I skipped down the beach, exploring the little there was to do, taking in and appreciating the hot sun on my skin and the cleanliness of the beach. The beach was quiet, no drunks, loud northerners or geeza southerners blaring dance music. This is a far cry from the trashy Spanish beaches I experienced in my younger scallywag days. This was lovely. There were even a small scattering of hot women in bikinis. Remember my lovelies, I’ve been up in the very traditional north where the small amount of women I have seen have been covered up and scared to even make eye contact with the opposite sex. I haven’t seen a hot woman wearing very little for what seems like an eternity. I love the female body. Women are extremely beautiful creatures but when you’ve experienced little contact with the opposite sex for over two months, this beauty grows tenfold. I forgot how much I love women .

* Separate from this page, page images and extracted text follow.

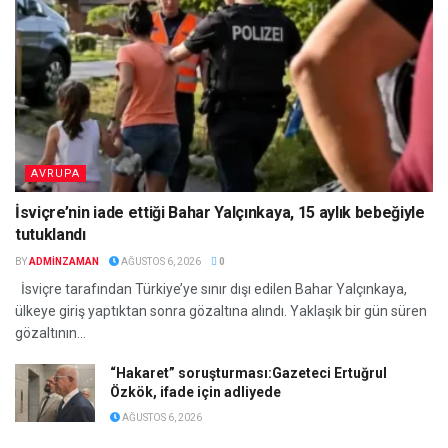
AVRUPA
İsviçre’nin iade ettiği Bahar Yalçınkaya, 15 aylık bebeğiyle
tutuklandı
BY
ADMINZAMAN
AĞUSTOS 6, 2026
0
İsviçre tarafından Türkiye’ye sınır dışı edilen Bahar Yalçınkaya,
ülkeye giriş yaptıktan sonra gözaltına alındı. Yaklaşık bir gün süren
gözaltının...
“Hakaret” soruşturması:Gazeteci Ertuğrul
Özkök, ifade için adliyede
AĞUSTOS 6, 2026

To add length to my already huge smile, there’s lower tax on alcohol in Goa meaning a large bottle of cold Kingfisher only sets me back a pound. Thats the cheapest in India so far. Im delighted at the more relaxed attitude to life in the former Portugese state of Goa. I couldn’t stop smiling. Bloody bravo. This was a real treat, only fellow travellers in India will ever understand my highly positive emotional state at this point. I have loved every minute of this journey so far and Palolem was the chocolate fudge icing on my ridiculously large triple chocolate cake. High five!
I spent a week socialising, playing chess, catching up on my blog, skyping my loved ones, sunbathing, reading the never ending Shantaram, discovering more perfect untouched beaches, doing nothing, riding scooters and getting fit. I ran along the beach most mornings and gradually felt alive again. I was back on top form. I ate good but overpriced food and I started meeting new and interesting people and drinking rum with random backpackers on the beach until the early hours.
I met a great English guy from Brighton called Dan. His sick sense of humour and quick English wit suited my mood perfectly. We explored the picturesque Angonda beach and surrounding areas on scooters whilst giving him an occasional pasting on the chess board. Legend.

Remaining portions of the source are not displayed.